» Exercise objective
Copy exactly the lines of the records below, starting at the line that contains "Partner (901, 47)" and continuing through the last line, both included; omit any pictures.

» Saved entries
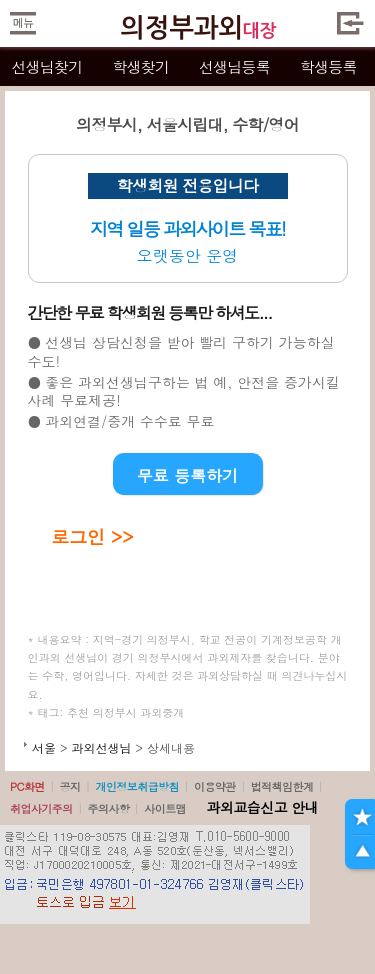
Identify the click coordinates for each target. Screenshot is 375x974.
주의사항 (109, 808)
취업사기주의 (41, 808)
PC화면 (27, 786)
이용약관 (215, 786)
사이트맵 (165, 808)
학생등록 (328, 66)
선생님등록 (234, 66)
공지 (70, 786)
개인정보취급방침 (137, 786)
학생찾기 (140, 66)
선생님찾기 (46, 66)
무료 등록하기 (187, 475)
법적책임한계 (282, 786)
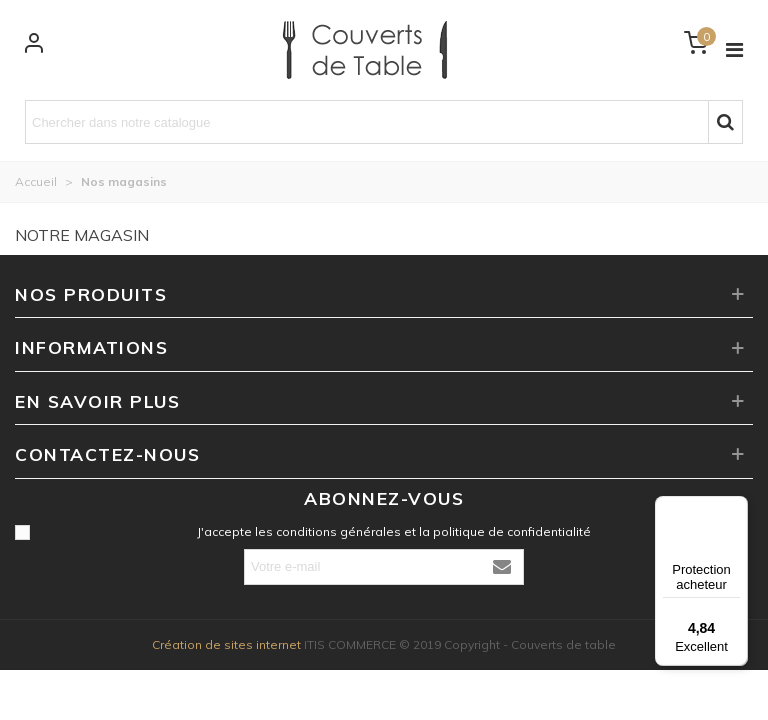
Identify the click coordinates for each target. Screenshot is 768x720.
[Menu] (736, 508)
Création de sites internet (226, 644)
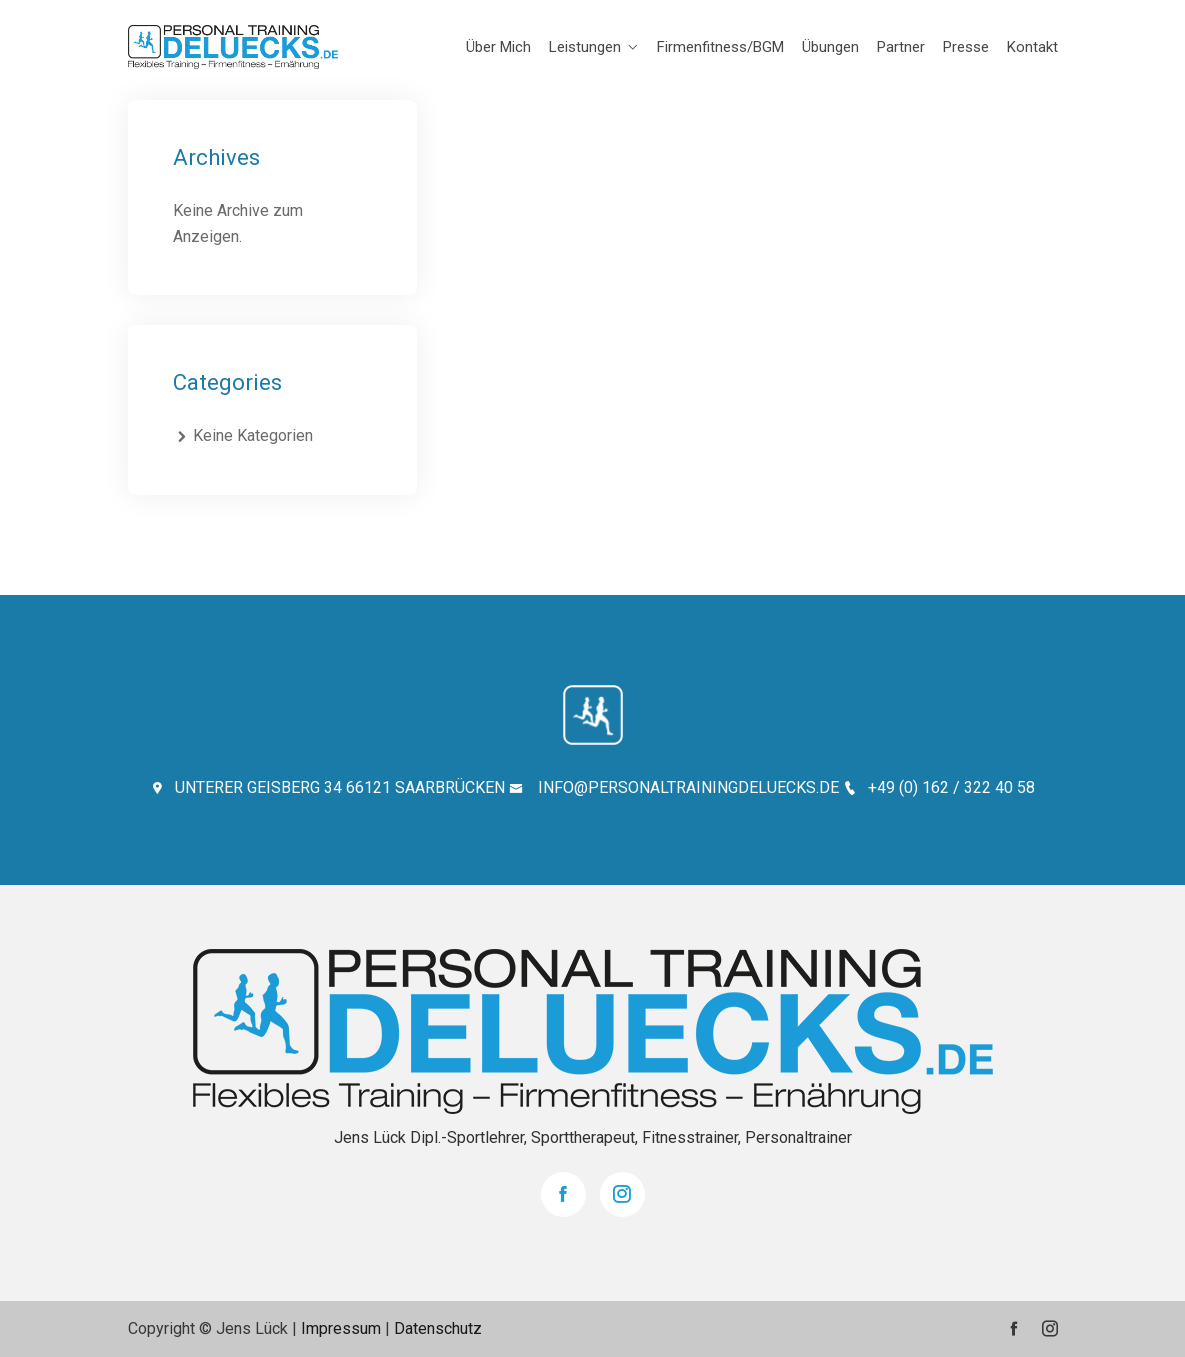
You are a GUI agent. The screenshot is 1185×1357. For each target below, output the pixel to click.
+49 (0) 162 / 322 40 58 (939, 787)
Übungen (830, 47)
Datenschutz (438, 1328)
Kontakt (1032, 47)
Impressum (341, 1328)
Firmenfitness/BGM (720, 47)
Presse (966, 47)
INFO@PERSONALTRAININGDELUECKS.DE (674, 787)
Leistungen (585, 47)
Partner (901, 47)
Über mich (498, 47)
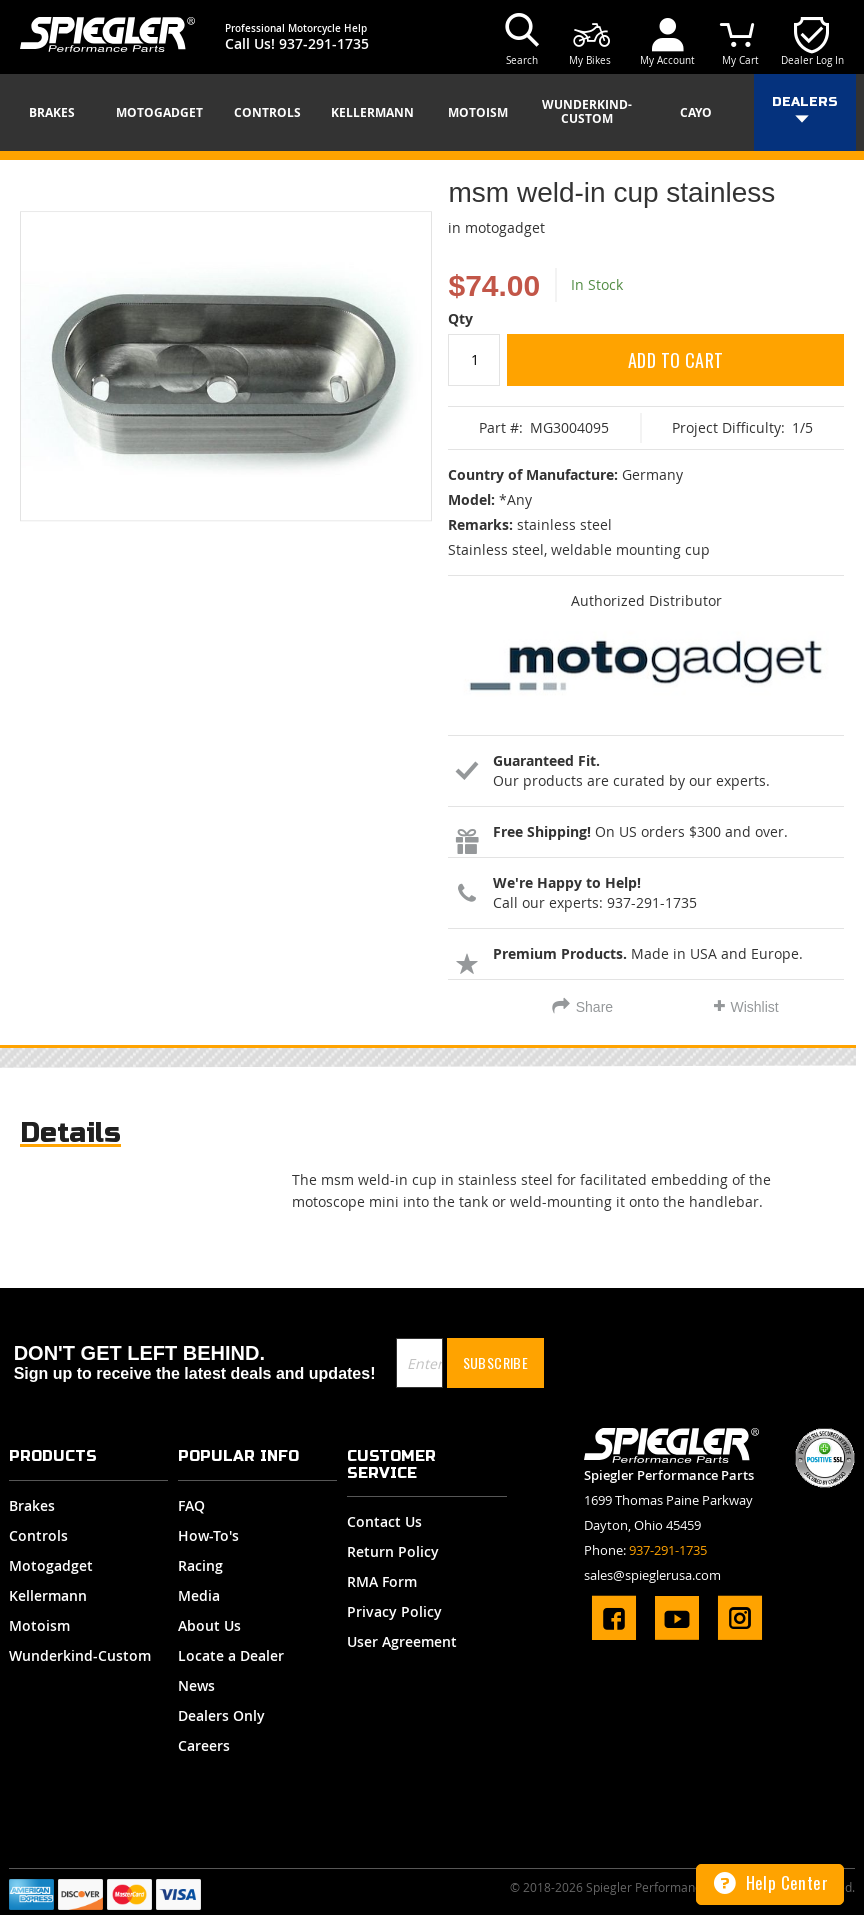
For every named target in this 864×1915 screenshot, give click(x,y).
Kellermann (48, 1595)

» Written response
Partner (901, 47)
Über mich (498, 47)
For every named target in this 864×1915 screenshot, give click(x,y).
Kellermann (48, 1595)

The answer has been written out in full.